Interações repetidas bem sucedidas resultam em credibilidade, que resulta em confiança (WOOLCOCK, 2000). Essa visão aponta a confiança como um resultado possível de ser construído. Locke (2001, p.6), corroborando com este argumento, afirma que esta

construção engloba elementos de “interesse próprio encapsulado, intervenção do governo e o desenvolvimento de mecanismos para autogovernança e monitoramento pelos próprios atores”.

Putnam (1993, 2000) afirma que o comprometimento cívico, as tradições históricas de associativismo e reciprocidade são fatores que concorrem para o desenvolvimento da confiança e do capital social. Explica como é possível esse desenvolvimento em localidades onde não existia confiança, quando cita o exemplo do Consorzio di Tutela di Mozzarella di Bufala Campania, localizado na região da Campania, no sul da Itália.

Greif (1998) exalta a existência de “instituições políticas autorreguladas” como mais um componente para o comportamento cooperativo, quando analisou as instituições políticas e o crescimento econômico em Gênova no século XII.

North (1990) destaca como as instituições influenciam na promoção da estabilidade e previsibilidade do cenário das trocas econômicas, importantes para o desenvolvimento econômico.

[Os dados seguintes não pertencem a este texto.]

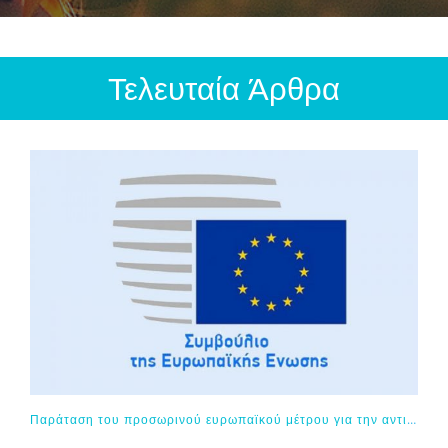
Τελευταία Άρθρα
Παράταση του προσωρινού ευρωπαϊκού μέτρου για την αντιμετώπιση της διαδικτυακής σεξουαλικής κακοποίησης παιδιών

Locke (2003) sugere que determinadas ações tomadas pelos diversos agentes que compõem as indústrias podem criar confiança, mesmo em locais nos quais as condições para tal sejam mínimas ou inexistentes, como, por exemplo, onde existiam práticas de corrupção, clientelismo, ou atraso. O teórico afirma também que o interesse próprio dos industriais, tomando iniciativas como a formação de associações representativas, acordos entre agências governamentais e estas associações, e mecanismos de autogovernança dos agentes produtivos e das instituições podem ser fundamentais no desenvolvimento da confiança. Dessa maneira,

a partir dessas circunstâncias socioeconômicas e políticas geradoras de confiança, há o desenvolvimento da cooperação entre os atores industriais. O espaço local de cooperação se amplia da fábrica para o território. O mesmo autor afirma ainda que o capital social é considerado um fator de promoção da confiança, juntamente com o associativismo e a atuação de algumas instituições-chave.

Promotor da confiança e da cooperação, o capital social se manifesta através das redes de empresas encontradas, por exemplo, nos DIIs. A promoção do desenvolvimento estaria vinculada à existência do capital social local.

Esses autores ajudam na interpretação das relações existentes entre os conceitos de capital social, confiança e cooperação utilizados para a compreensão de como se dão as relações entre o Sindifranca e a Secretaria de Desenvolvimento de Franca. Neste sentido, os resultados deste trabalho mostram o início de um processo de reconhecimento de que são necessárias ações que deem resultados positivos aos indicadores de desempenho deste APL.